Didier LOISEL  a dépassé son drame professionnel et familial pour animer un combat national. L'entreprise de construction et le patrimoine immobilier qu'il gérait ont été liquidés, dit-il, par des juges consulaires complices de banquiers sans scrupule. Résultat: une centaine de salariés au chômage et le suicide de son beau-frère, un brillant ingénieur, père de trois jeunes enfants, qui dirigeait le groupe avec lui. C'était il y a huit ans. Après avoir reçu de très nombreux témoignages de soutien  Didier  LOISEL  a lancé au printemps dernier un nouveau mouvement - la Confédération  nationale des entreprises - en regroupant surtout des victimes de tribunaux de commerce. Près d'un millier de ces petits patrons en colère ont décidé de manifester, le 15 octobre à Bordeaux, devant le congrès des juges consulaires, pourtant leurs pairs.

L'affrontement promet d'être rude. Les amis de LOISEL réclament des sanctions pour les coupables de dérives au sein des tribunaux de commerce et soutiennent le projet de réforme d'Elisabeth Guigou et de Dominique Strauss-Kahn, même si beaucoup d'entre eux l'auraient préféré plus radical. A l'opposé, les juges consulaires veulent obliger le gouvernement à revoir profondément sa copie et le faire reculer, comme Robert Badinter, alors garde des Sceaux, il y a seize ans. Pourquoi cette ire des commerçants en robe? Parce que les ministres de la Justice et de l'Economie prescrivent la mixité dans les tribunaux de commerce - un tel échevinage existe déjà en Alsace et en Moselle - c'est-à-dire l'entrée, aux côtés des 3 300 juges consulaires, d'environ 150 magistrats professionnels. Ces derniers présideraient notamment les audiences concernant les entreprises en difficulté (dépôt de bilan, faillite, etc.). Un enjeu économique et social énorme, puisqu'on compte 60 000 défaillances d'entreprises chaque année, dont 9 sur 10 aboutissent à une liquidation! «On ne nous laisse que les chiens écrasés en matière commerciale», répète Jean-Pierre Mattei, bouillant président de la Conférence générale des tribunaux de commerce. Et d'embarquer dans son lobbying antigouvernemental la plupart des organisations patronales.

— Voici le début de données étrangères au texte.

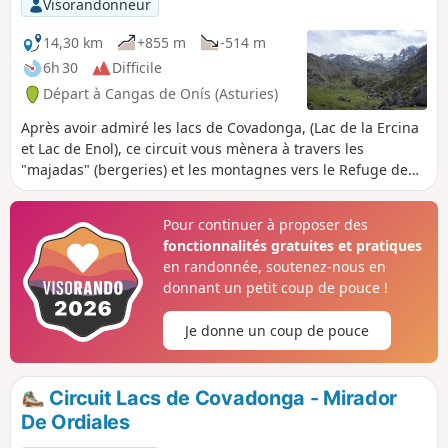
Visorandonneur
la Ercina et sur la Mer Cantabrique.
14,30 km
+855 m
-514 m
6h 30
Difficile
Départ à Cangas de Onís (Asturies)
Après avoir admiré les lacs de Covadonga, (Lac de la Ercina
et Lac de Enol), ce circuit vous mènera à travers les
"majadas" (bergeries) et les montagnes vers le Refuge de
Vegarredonda puis, au milieu de rochers calcaires au
mirador de Ordiales, où repose Pedro Pidal (Marquis de
Pour continuer à proposer des
Villaviciosa), initiateur de la création du parc national des
fonctionnalités gratuites et pratiques
pics d'Europe et, premier alpiniste à avoir escaladé en 1904,
en randonnée, soutenez-nous en
le Picu Urriellu (Naranjo de Bulnes) en compagnie du
donnant un petit coup de pouce !
berger Gregorio Perez dit "El Cainejo".
Je donne un coup de pouce
Circuit Lacs de Covadonga - Mirador
De Ordiales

Les conseillers de Guigou restent sereins. Car les conclusions du rapport parlementaire des socialistes François Colcombet et Arnaud Montebourg, vivement critiquées par l'opposition RPR-UDF-DL, épousent celles de l'enquête conjointe des Inspections des finances et des services judiciaires remise en juillet 1998. A savoir qu'il faut «écheviner les tribunaux de commerce pour éloigner le risque d'atteinte à l'impartialité». Une impartialité écornée par les affaires de corruption révélées depuis plusieurs années, à la suite du livre d'Antoine Gaudino (La Mafia des tribunaux de commerce, Albin Michel) ou du rapport Colcombet-Montebourg, qui mettent aussi en cause les pratiques d'administrateurs judiciaires et de mandataires liquidateurs. Des chefs d'entreprise membres de la Confédération de Loisel se plaignent d'avoir été liquidés par des juges liés aux banques qui leur ont coupé les fonds! En créant de nouvelles règles d'incompatibilité, la réforme Guigou - Strauss-Kahn semble répondre à cette critique. Les juges consulaires devraient en tout cas effectuer une déclaration de patrimoine et leur démission ne leur permettrait plus d'échapper aux poursuites judiciaires.

«Beaucoup vont trouver notre projet timoré, observe-t-on à la chancellerie, puisque, pendant le délibéré, un président magistrat professionnel pourra être mis en minorité par les deux assesseurs consulaires!» Quoi qu'il en soit, le gouvernement est décidé à mettre fin à l'exception française en Europe d'une justice commerciale exclusivement rendue par des juges élus, une institution vieille de 436 ans. La réforme devrait être présentée au Conseil des ministres avant la fin de l'année et au Parlement au cours des premiers mois de l'an 2000. Et si, le 15 octobre à Bordeaux, les juges consulaires mettaient à exécution leur menace de démission collective? «Chiche! Les députés ne céderont pas au chantage, répondent Colcombet et Montebourg. Les juges consulaires ne sont pas propriétaires de leur fonction.»